- Born: Nanci Pierce September 5, 1950 (age 75) Tallahassee, Florida, U.S.
- Education: Huguenot High School Virginia Tech University of Wyoming Athens State College (BA) University of Alabama (MFA)
- Occupation: Author
- Spouse(s): Al Kincaid (divorced) Dick Tomey ​ ​(m. 1997; died 2019)​
- Children: 4

= Nanci Kincaid =

American novelist (born 1950)

Nanci Pierce Kincaid (born September 5, 1950) is an American novelist who wrote a short story collection titled Pretending the Bed Is a Raft (1997), as well as novels Crossing Blood (1991), Balls (1999), Verbena (2002), and As Hot As It Was You Ought to Thank Me (2005). The film My Life Without Me was based on the title story in Pretending the Bed Is a Raft. Her most recent novel is "Eat, Drink, and be from Mississippi" (Little, Brown, 2009).

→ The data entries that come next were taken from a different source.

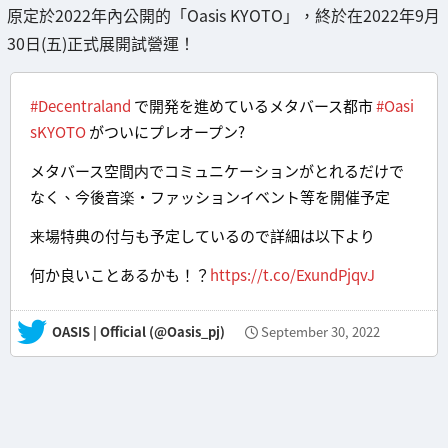
原定於2022年內公開的「Oasis KYOTO」，終於在2022年9月
30日(五)正式展開試營運！
#Decentraland
で開発を進めているメタバース都市
#Oasi
sKYOTO
がついにプレオープン?
メタバース空間内でコミュニケーションがとれるだけで
なく、今後音楽・ファッションイベント等を開催予定
来場特典の付与も予定しているので詳細は以下より
何か良いことあるかも！？
https://t.co/ExundPjqvJ
— OASIS | Official (@Oasis_pj)
September 30, 2022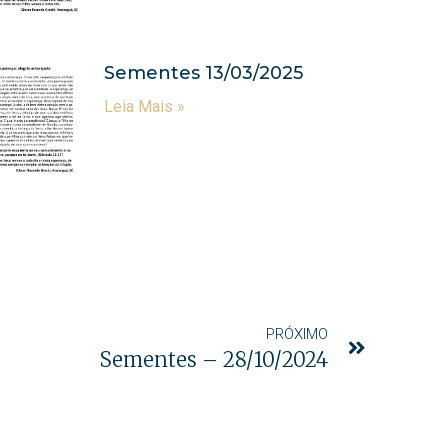
Sementes 13/03/2025
Leia Mais »
PRÓXIMO
Sementes – 28/10/2024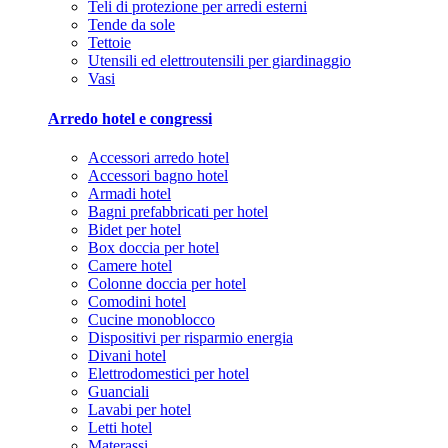
Teli di protezione per arredi esterni
Tende da sole
Tettoie
Utensili ed elettroutensili per giardinaggio
Vasi
Arredo hotel e congressi
Accessori arredo hotel
Accessori bagno hotel
Armadi hotel
Bagni prefabbricati per hotel
Bidet per hotel
Box doccia per hotel
Camere hotel
Colonne doccia per hotel
Comodini hotel
Cucine monoblocco
Dispositivi per risparmio energia
Divani hotel
Elettrodomestici per hotel
Guanciali
Lavabi per hotel
Letti hotel
Materassi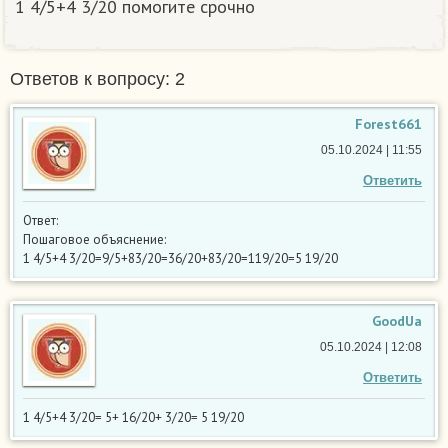
1 4/5+4 3/20 помогите срочно ​
Ответов к вопросу: 2
Forest661
05.10.2024 | 11:55
Ответить
Ответ:
Пошаговое объяснение:
1 4/5+4 3/20=9/5+83/20=36/20+83/20=119/20=5 19/20
GoodUa
05.10.2024 | 12:08
Ответить
1 4/5+4 3/20= 5+ 16/20+ 3/20= 5 19/20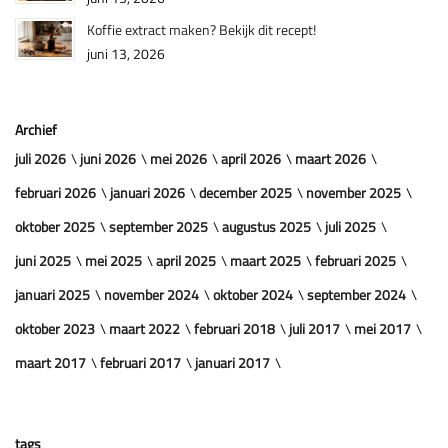
Koffie extract maken? Bekijk dit recept!
juni 13, 2026
Archief
juli 2026
juni 2026
mei 2026
april 2026
maart 2026
februari 2026
januari 2026
december 2025
november 2025
oktober 2025
september 2025
augustus 2025
juli 2025
juni 2025
mei 2025
april 2025
maart 2025
februari 2025
januari 2025
november 2024
oktober 2024
september 2024
oktober 2023
maart 2022
februari 2018
juli 2017
mei 2017
maart 2017
februari 2017
januari 2017
tags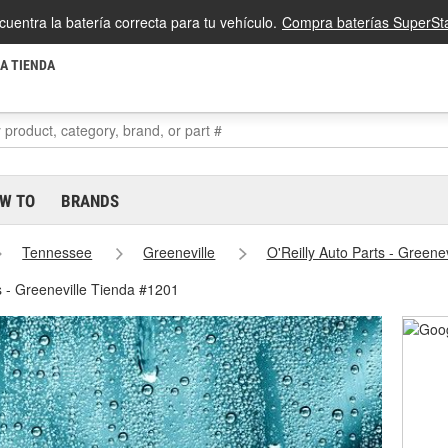
cuentra la batería correcta para tu vehículo.
Compra baterías SuperSta
LA TIENDA
W TO
BRANDS
Tennessee
Greeneville
O'Reilly Auto Parts - Greene
s - Greeneville Tienda #1201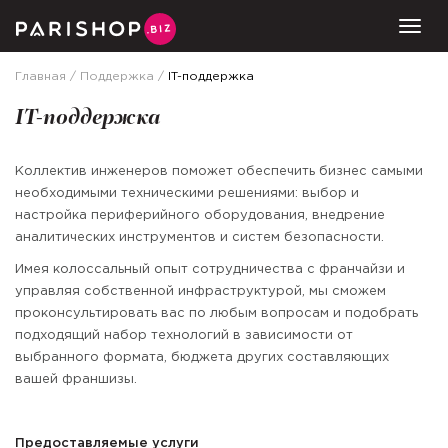
Togg
Главная
Поддержка
IT-поддержка
IT-поддержка
Коллектив инженеров поможет обеспечить бизнес самыми
необходимыми техническими решениями: выбор и
настройка периферийного оборудования, внедрение
аналитических инструментов и систем безопасности.
Имея колоссальный опыт сотрудничества с франчайзи и
управляя собственной инфраструктурой, мы сможем
проконсультировать вас по любым вопросам и подобрать
подходящий набор технологий в зависимости от
выбранного формата, бюджета других составляющих
вашей франшизы.
Предоставляемые услуги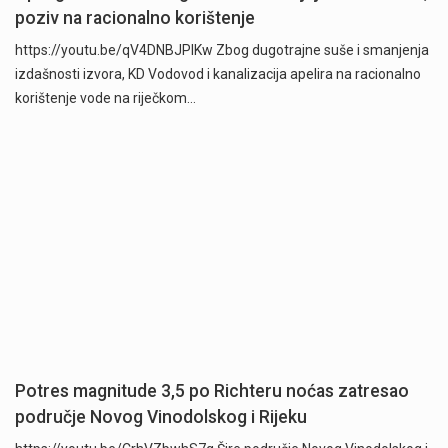
poziv na racionalno korištenje
https://youtu.be/qV4DNBJPlKw Zbog dugotrajne suše i smanjenja
izdašnosti izvora, KD Vodovod i kanalizacija apelira na racionalno
korištenje vode na riječkom…
Potres magnitude 3,5 po Richteru noćas zatresao
područje Novog Vinodolskog i Rijeku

==Early life and education==
Born Nanci Pierce in Tallahassee, Florida, Kincaid grew up in Richmond, Virginia and graduated from Huguenot High School in 1968. After attending Virginia Tech and the University of Wyoming, Kincaid completed her B.A. at Athens State College (now Athens State University) in 1987. In 1991, Kincaid completed a Master of Fine Arts degree at the University of Alabama.

==Personal life==
She was previously married to former University of Wyoming and Arkansas State University football coach Al Kincaid. In 1997, Kincaid married college football coach Dick Tomey; their marriage lasted until Tomey's death in 2019. They had four children and five grandchildren. With Tomey, Kincaid lived in Honolulu, Hawaii; Tucson, Arizona; and San Jose, California.